Software & Data Management
Control, acquisition, processing, and reporting are unified within Bruker’s OPUS spectroscopy software suite (v8.5+ recommended). OPUS provides synchronized switching between FT-IR and FT-Raman measurement modes without hardware reconfiguration — critical for correlative vibrational analysis. Real-time spectral preview, automatic baseline correction (e.g., concave rubberband algorithm), peak fitting (Gaussian/Lorentzian deconvolution), and multivariate analysis (PCA, PLS) are natively supported. Raw interferograms and fully phas-corrected spectra are stored in Bruker’s proprietary OPUS format (.0, .1), which preserves full instrument metadata and is exportable to JCAMP-DX, ASCII, and CSV for third-party chemometric tools. Data security features include user-role management, electronic signatures, and encrypted project archives — facilitating compliance with regulated laboratory environments.
Applications
- Pharmaceutical solid-state characterization: polymorph identification, hydrate/anhydrate differentiation, and API-excipient interaction studies
- Materials science: stress/strain mapping in semiconductors, defect analysis in graphene and CNTs, crystallinity assessment in polymeric blends
- Forensic and cultural heritage analysis: non-destructive pigment identification in paintings, ink differentiation, and polymer degradation profiling
- Geosciences: mineral phase quantification in silicates and carbonates under ambient or controlled environmental conditions
- Photoluminescence (PL)-enabled configurations support bandgap analysis in III-V and II-VI semiconductors, quantum dot characterization, and defect-related emission studies
- Quality control in battery electrode manufacturing: cathode/anode composition homogeneity, SEI layer evolution monitoring
FAQ
Is the RAM II compatible with non-Bruker FTIR spectrometers?

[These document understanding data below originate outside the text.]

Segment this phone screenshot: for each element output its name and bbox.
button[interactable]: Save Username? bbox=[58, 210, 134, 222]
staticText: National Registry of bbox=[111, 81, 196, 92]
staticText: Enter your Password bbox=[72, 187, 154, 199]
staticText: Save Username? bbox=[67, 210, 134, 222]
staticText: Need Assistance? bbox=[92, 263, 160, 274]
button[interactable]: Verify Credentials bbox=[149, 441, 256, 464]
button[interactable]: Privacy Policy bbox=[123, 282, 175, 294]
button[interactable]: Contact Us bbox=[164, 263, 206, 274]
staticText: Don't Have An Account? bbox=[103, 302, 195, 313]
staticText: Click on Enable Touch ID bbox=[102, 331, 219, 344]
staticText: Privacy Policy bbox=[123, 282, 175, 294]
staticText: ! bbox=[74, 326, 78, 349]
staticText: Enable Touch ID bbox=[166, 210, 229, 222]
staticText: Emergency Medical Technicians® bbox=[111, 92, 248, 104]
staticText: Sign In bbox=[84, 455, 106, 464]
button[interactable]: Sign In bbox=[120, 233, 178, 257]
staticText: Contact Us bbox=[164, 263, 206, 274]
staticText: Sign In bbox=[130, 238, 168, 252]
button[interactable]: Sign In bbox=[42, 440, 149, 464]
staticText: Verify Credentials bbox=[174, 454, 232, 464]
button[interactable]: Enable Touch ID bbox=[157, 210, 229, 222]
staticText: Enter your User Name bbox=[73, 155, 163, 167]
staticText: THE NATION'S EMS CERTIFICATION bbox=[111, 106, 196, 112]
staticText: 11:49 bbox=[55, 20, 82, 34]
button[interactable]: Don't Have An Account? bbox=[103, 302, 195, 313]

No. The RAM II is engineered exclusively for optical and electronic interoperability with Bruker INVENIO and VERTEX-series FTIR platforms. It requires specific interferometer port geometry, vacuum interface specifications, and OPUS-level firmware integration.
Can the RAM II be used for resonance Raman measurements?
No. The fixed 1064 nm excitation wavelength precludes resonance enhancement for most electronic transitions. It is optimized for non-resonant FT-Raman, where fluorescence suppression and thermal stability are prioritized over resonant signal amplification.
What is the typical spectral resolution achievable with the RAM II?
Resolution is determined by the host FTIR spectrometer’s maximum optical path difference (OPD); when used with VERTEX 80v (4 cm⁻¹ unapodized resolution standard), the effective Raman resolution is ~4 cm⁻¹. Higher resolution (e.g., 0.5 cm⁻¹) is attainable using longer scan lengths on compatible vacuum instruments.
Does the RAM II require continuous liquid nitrogen refilling during operation?
The proprietary Ge detector offers >7 days of uninterrupted operation per LN₂ fill under standard laboratory conditions (20 °C ambient), minimizing downtime and enabling unattended overnight acquisitions.
Is remote operation supported?
Yes. OPUS supports secure client-server deployment over LAN/WAN environments, allowing instrument control and real-time data streaming from off-site locations — subject to network configuration and IT security policies.